Using Deep Learning To Identify Your Dog Breed

Published in

Artificial Intelligence in Plain English

7 min readJan 11, 2021

This post is about my Udacity Data Science Nanodegree capstone project: implementing a dog breed classifier algorithm and a web application to provide online predictions.

Problem Statement

The main problems addressed by this project are to classify images of dogs according to their breed using CNN (Convolutional Neural Networks) and implementing a web application to provide online dog breeds detection. Detecting dog breed is extremely challenging, even for humans:

This capstone project was one of the suggestions by Udacity and it is divided by 2 main components:

Training a model for dog breed detection
The main goal is to implement a deep learning network to classify dog breeds from images. The goal is to evaluate different CNN custom architectures to solve this problem. I’ll present how I used transfer learning to train a pre-trained CNN to achieve this goal. I’ve used Keras and Tensorflow to train and validate the network.

Online detection of dog breeds
Creating an algorithm to consume the trained model and predict dog breeds from images. If a dog is detected in the image, it will provide an estimated dog breed. If a human is detected, it will provide an estimate of the dog breed that is most resembling. As explained as following, this algorithm is provided via a Flask application to receive uploaded photos, encode images and generate the predictions.

Evaluation Metrics

Given this project is a classification problem and the scope is simple, we are going to use accuracy score to evaluate the model in training and test set. Accuracy works well when the dataset classes are balanced.

As presented in the next section, we don’t have a uniform distribution of classes in our dataset but it is balanced enough to use this metric to evaluate the quality of our models.

Data Exploration and Visualization

The current dataset had a total of 8351 dog images which were labeled to one of the total 133 dog breeds (categories) available:

Figure 2. Examples of training set dog images

To explore and to prepare the data for the model, I split the dataset into: train, test and validation. Also, I’ve checked the distribution of each breed in the training.

Figure 3. Distribution of each class by dataset

As can be observed, for both train and test sets, we have a similar share of samples (%) for each class. That's important as we will be measure accuracy of result set of same distributions and therefore are comparable.

As described as following, images are pre-processed to have the same size. The dataset could be improved but images with different dimensions are not anomalies or blockers for training the model.

Data Preprocessing

To train the model and also generating the online predictions, we need to pre-process (encode) the dog images. This code was provided by Udacity instructors as well this methodology for encoding the dog images:

Resize image to a square image of 224 x 224 pixels
Convert image to an array. As we work with color images, we have 3 channels. Then, the image array has shape: (1, 224, 224, 3)
When using TensorFlow as backend, Keras CNNs require a 4D array as input, with shape: (nb_samples, rows, columns, channels), where nb_samples corresponds to the total number of images (or samples), and rows, `columns`, and channels correspond to the number of rows, columns, and channels for each image, respectively. Given that, the final array has shape: (nb_samples, 224, 224, 3).
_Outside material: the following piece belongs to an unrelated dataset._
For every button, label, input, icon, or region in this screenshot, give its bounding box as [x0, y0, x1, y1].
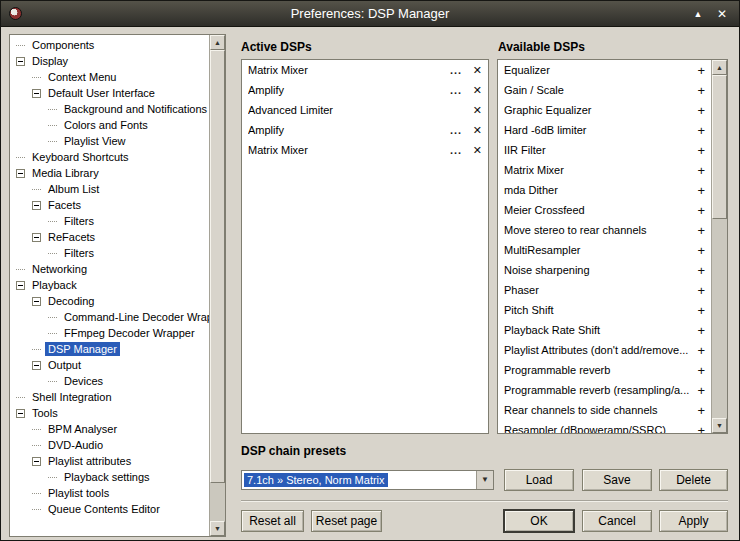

I’ve apply this encoding methodology for all images in train, test and validation sets.

Model implementation

As part of the project, I’ve first try to create a CNN network for scratch. Following the best practices of CNN architectures, I’ve created a Keras Sequential model with the following architecture:

As can be observed the network is very deep. It combines convolutional and dropout layers and a final dense layer for prediction. To improve the dataset and the model performance I’ve used data augementation] on the images:

And then, the Keras model is compiled, using Categorical Crossentropy loss function and the accuracy metric:

Figure 6: Compiling Keras model

As expected I had a low accuracy: 16.38%. As mentioned before, this problem is pretty hard and we have out there many pre-trained networks to solve similar object detection problems.

Then, as a refinement, to have a better model and reduce training time, without decreasing accuracy, I’ve trained a CNN using transfer learning.

As our dataset is small and very similar to Image net dataset, I’ve applied a transfer learning methodology based on these steps:

Slice off the end of the neural network
Add a new fully connected layer that matches the number of classes in the new data set
Randomize the weights of the new fully connected layer and freeze all the weights from the pre-trained network
Train the network to update the weights of the new fully connected layer

Preloaded networks trained on Imagenet dataset were provided by Udacity instructors. For each model, I’ve applied the methodology above compiling the model using the same parameters I used in my CNN from scratch. After the evaluation I had the following results:

Figure 7: Accuracy of pre-trained Imagenet based networks

Given, the good results, the winner was the Xception network and I've defined the following architecture:

Figure 8: Customized Xception architecture

As can be observed, we have the pre-trained layer, only one dropout layer, to avoid overfitting, and dense layer with exactly 133 units which is the number of classes to be predicted.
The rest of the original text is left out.